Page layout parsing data
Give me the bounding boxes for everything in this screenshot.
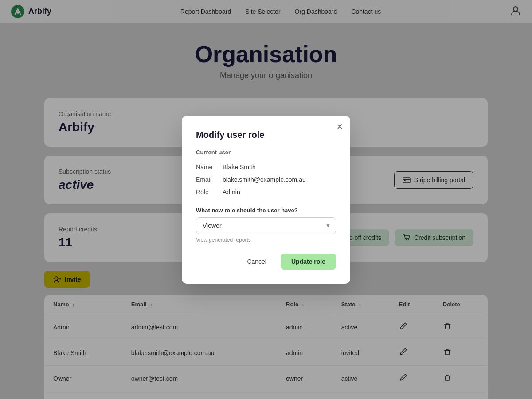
modal-user-name-row: Name Blake Smith — [196, 161, 336, 173]
cancel-button[interactable]: Cancel — [238, 254, 275, 270]
modal-section-label: Current user — [196, 149, 336, 156]
modal-user-role-row: Role Admin — [196, 186, 336, 198]
role-question: What new role should the user have? — [196, 207, 336, 214]
modal-name-label: Name — [196, 161, 223, 173]
modal-role-value: Admin — [223, 186, 336, 198]
modal-user-table: Name Blake Smith Email blake.smith@examp… — [196, 161, 336, 198]
role-select[interactable]: Viewer Admin Owner — [196, 217, 336, 234]
modal-role-label: Role — [196, 186, 223, 198]
modal-title: Modify user role — [196, 130, 336, 140]
modal-email-label: Email — [196, 173, 223, 186]
update-role-button[interactable]: Update role — [281, 254, 336, 270]
modify-role-modal: ✕ Modify user role Current user Name Bla… — [182, 116, 350, 284]
modal-email-value: blake.smith@example.com.au — [223, 173, 336, 186]
role-select-wrap: Viewer Admin Owner ▼ — [196, 217, 336, 234]
modal-user-email-row: Email blake.smith@example.com.au — [196, 173, 336, 186]
modal-actions: Cancel Update role — [196, 254, 336, 270]
modal-name-value: Blake Smith — [223, 161, 336, 173]
role-hint: View generated reports — [196, 237, 336, 243]
modal-close-btn[interactable]: ✕ — [336, 123, 343, 131]
modal-overlay: ✕ Modify user role Current user Name Bla… — [0, 0, 532, 399]
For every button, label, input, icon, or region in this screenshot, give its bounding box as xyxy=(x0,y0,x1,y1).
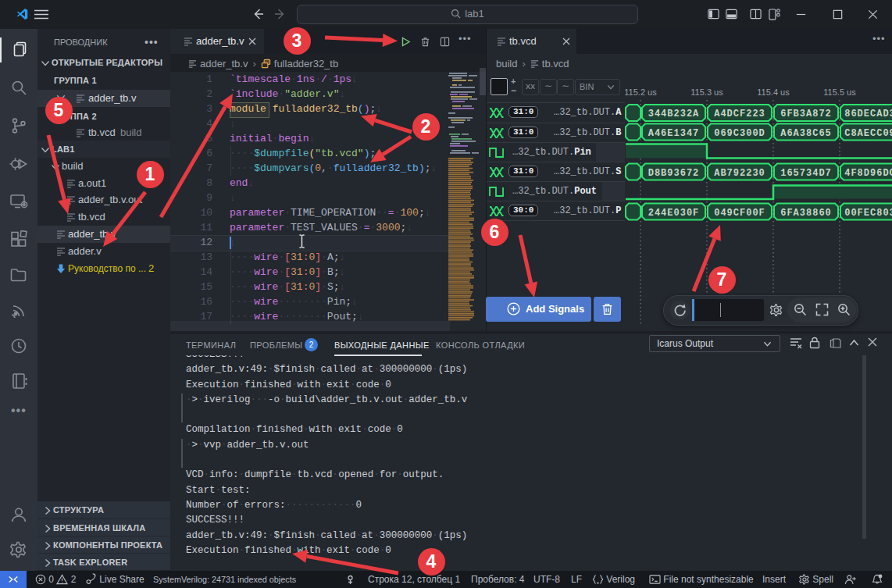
svg-text:344B232A: 344B232A xyxy=(648,109,700,119)
svg-text:A4DCF223: A4DCF223 xyxy=(714,109,765,119)
svg-text:244E030F: 244E030F xyxy=(648,208,700,219)
svg-text:115.5 us: 115.5 us xyxy=(823,87,856,97)
svg-text:049CF00F: 049CF00F xyxy=(714,208,765,219)
svg-text:115.2 us: 115.2 us xyxy=(625,87,657,97)
svg-text:069C300D: 069C300D xyxy=(714,128,765,139)
svg-text:A6A38C65: A6A38C65 xyxy=(780,128,832,139)
svg-text:AB792230: AB792230 xyxy=(714,168,765,179)
svg-text:00FEC803: 00FEC803 xyxy=(844,208,892,219)
svg-text:4F8D96DC: 4F8D96DC xyxy=(844,168,892,179)
svg-text:115.4 us: 115.4 us xyxy=(757,87,790,97)
svg-text:6FB3A872: 6FB3A872 xyxy=(780,109,832,119)
svg-text:6FA38860: 6FA38860 xyxy=(780,208,832,219)
svg-text:115.3 us: 115.3 us xyxy=(690,87,723,97)
svg-text:A46E1347: A46E1347 xyxy=(648,128,700,139)
svg-text:86DECAD3: 86DECAD3 xyxy=(844,109,892,119)
svg-text:D8B93672: D8B93672 xyxy=(648,168,700,179)
svg-text:165734D7: 165734D7 xyxy=(780,168,832,179)
svg-text:C8AECC09: C8AECC09 xyxy=(844,128,892,139)
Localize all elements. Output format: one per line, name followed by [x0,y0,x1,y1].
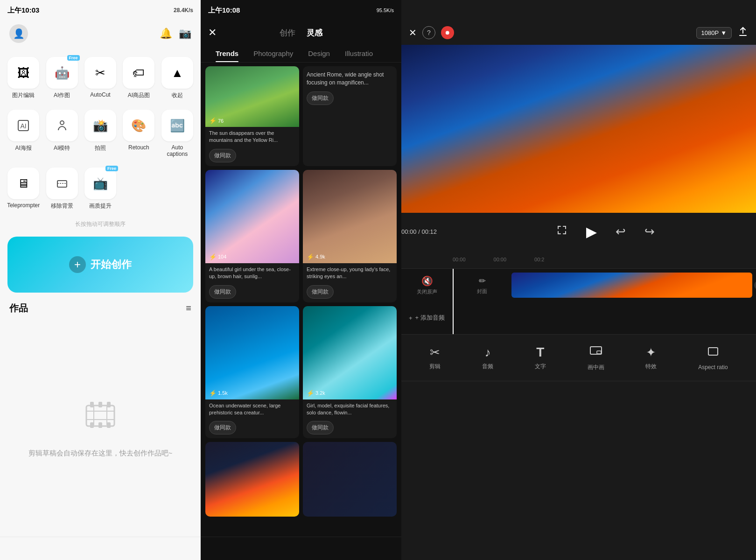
card-ancient-btn[interactable]: 做同款 [209,149,236,162]
p3-video-clip[interactable]: + [511,273,752,298]
tool-cut[interactable]: ✂ 剪辑 [429,345,441,371]
tab-trends[interactable]: Trends [208,45,246,62]
camera-icon[interactable]: 📷 [179,28,191,40]
p3-help-icon[interactable]: ? [422,26,435,39]
grid-item-autocut[interactable]: ✂ AutoCut [82,52,119,104]
card-ancient-side-title: Ancient Rome, wide angle shot focusing o… [303,66,397,90]
card-ocean: ⚡1.5k Ocean underwater scene, large preh… [205,306,299,439]
p3-total-time: 00:12 [421,228,437,235]
empty-works-area: 剪辑草稿会自动保存在这里，快去创作作品吧~ [0,318,201,537]
tab-create[interactable]: 创作 [280,28,295,38]
p1-bottom-bar [0,537,201,560]
avatar-icon[interactable]: 👤 [9,24,28,43]
grid-item-retouch[interactable]: 🎨 Retouch [120,105,157,162]
plus-circle-icon: + [69,256,86,273]
grid-item-ai-poster[interactable]: AI AI海报 [5,105,42,162]
grid-item-collapse[interactable]: ▲ 收起 [159,52,196,104]
photo-icon: 📸 [84,110,116,141]
card-ancient-image: ⚡76 [205,66,299,127]
p3-record-icon[interactable]: ⏺ [441,26,454,39]
p1-status-right: 28.4K/s [174,7,193,14]
effects-icon: ✦ [646,345,656,360]
audio-label: 音频 [482,363,493,371]
panel-main-app: 上午10:03 28.4K/s 👤 🔔 📷 🖼 图片编辑 🤖 Free AI作图… [0,0,201,560]
p3-preview-image [401,45,756,213]
p3-preview-area [401,45,756,213]
retouch-label: Retouch [128,144,149,151]
ai-model-label: AI模特 [54,144,70,152]
grid-item-photo-edit[interactable]: 🖼 图片编辑 [5,52,42,104]
card-ancient-side-btn[interactable]: 做同款 [307,91,334,105]
works-sort-icon[interactable]: ≡ [186,303,191,314]
p2-header: ✕ 创作 灵感 [201,21,401,45]
p3-timeline-area[interactable]: 🔇 关闭原声 ✏ 封面 + + + 添加音频 [401,269,756,334]
p1-status-bar: 上午10:03 28.4K/s [0,0,201,21]
p2-close-button[interactable]: ✕ [208,27,217,39]
p3-upload-icon[interactable] [737,26,749,40]
marker-0: 00:00 [453,257,466,262]
p3-cover-label: 封面 [477,288,487,295]
card-face-title: Extreme close-up, young lady's face, str… [303,263,397,283]
grid-item-ai-model[interactable]: AI模特 [43,105,80,162]
p3-timeline-markers: 00:00 00:00 00:2 [401,250,756,269]
p2-content: ⚡76 The sun disappears over the mountain… [201,63,401,537]
grid-item-remove-bg[interactable]: 移除背景 [43,163,80,215]
tool-audio[interactable]: ♪ 音频 [482,345,493,371]
tool-effects[interactable]: ✦ 特效 [645,345,657,371]
svg-rect-16 [597,351,601,354]
p2-row-1: ⚡76 The sun disappears over the mountain… [205,66,397,166]
ai-poster-icon: AI [7,110,39,141]
grid-item-captions[interactable]: 🔤 Auto captions [159,105,196,162]
grid-item-ai-product[interactable]: 🏷 AI商品图 [120,52,157,104]
add-clip-icon[interactable]: + [754,280,756,290]
p2-status-bar: 上午10:08 95.5K/s [201,0,401,21]
p3-redo-icon[interactable]: ↪ [644,224,655,239]
tab-illustration[interactable]: Illustratio [337,45,380,62]
grid-item-hd-upgrade[interactable]: 📺 Free 画质提升 [82,163,119,215]
create-button[interactable]: + 开始创作 [7,237,193,293]
p3-fullscreen-icon[interactable] [556,224,567,238]
p3-cover-icon[interactable]: ✏ [479,276,486,286]
p3-time-display: 00:00 / 00:12 [401,228,437,235]
tab-design[interactable]: Design [301,45,337,62]
p3-mute-icon[interactable]: 🔇 [421,275,433,287]
p3-current-time: 00:00 [401,228,417,235]
marker-1: 00:00 [494,257,507,262]
tool-text[interactable]: T 文字 [535,345,546,371]
p3-quality-selector[interactable]: 1080P ▼ [696,27,732,39]
p3-add-audio-btn[interactable]: + + 添加音频 [401,310,452,326]
free-badge-hd: Free [105,166,118,171]
card-face-btn[interactable]: 做同款 [307,285,334,299]
tool-aspect-ratio[interactable]: Aspect ratio [698,345,728,371]
card-face-image: ⚡4.9k [303,170,397,263]
card-ocean-title: Ocean underwater scene, large prehistori… [205,399,299,420]
card-sea-anime-btn[interactable]: 做同款 [307,421,334,434]
grid-item-teleprompter[interactable]: 🖥 Teleprompter [5,163,42,215]
retouch-icon: 🎨 [123,110,154,141]
card-sea-anime-title: Girl, model, exquisite facial features, … [303,399,397,420]
svg-rect-3 [57,181,67,187]
bell-icon[interactable]: 🔔 [160,28,172,40]
tab-photography[interactable]: Photography [246,45,301,62]
p3-mute-label: 关闭原声 [417,288,437,295]
p3-header: ✕ ? ⏺ 1080P ▼ [401,21,756,45]
p3-playhead [453,269,454,334]
card-ancient-count: ⚡76 [209,117,224,124]
card-girl-anime-btn[interactable]: 做同款 [209,285,236,299]
tab-inspiration[interactable]: 灵感 [307,28,322,38]
tool-pip[interactable]: 画中画 [588,344,604,371]
card-girl-anime-title: A beautiful girl under the sea, close-up… [205,263,299,283]
p3-close-icon[interactable]: ✕ [409,27,417,38]
grid-item-photo[interactable]: 📸 拍照 [82,105,119,162]
p3-play-icon[interactable]: ▶ [586,224,597,240]
ai-draw-label: AI作图 [54,91,70,99]
card-girl-anime: ⚡104 A beautiful girl under the sea, clo… [205,170,299,302]
card-ocean-btn[interactable]: 做同款 [209,421,236,434]
svg-rect-6 [98,402,102,407]
p3-track1-label: 🔇 关闭原声 [401,275,453,295]
p3-toolbar: ✂ 剪辑 ♪ 音频 T 文字 画中画 ✦ 特效 [401,334,756,381]
grid-item-ai-draw[interactable]: 🤖 Free AI作图 [43,52,80,104]
p3-undo-icon[interactable]: ↩ [616,224,626,239]
p1-hint: 长按拖动可调整顺序 [0,218,201,233]
hd-upgrade-label: 画质提升 [89,202,112,210]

→ **What the exercise asks**: What is needed here is one number: how many lines of the entries hold the string "hint".

→ **Answer to this task**: 2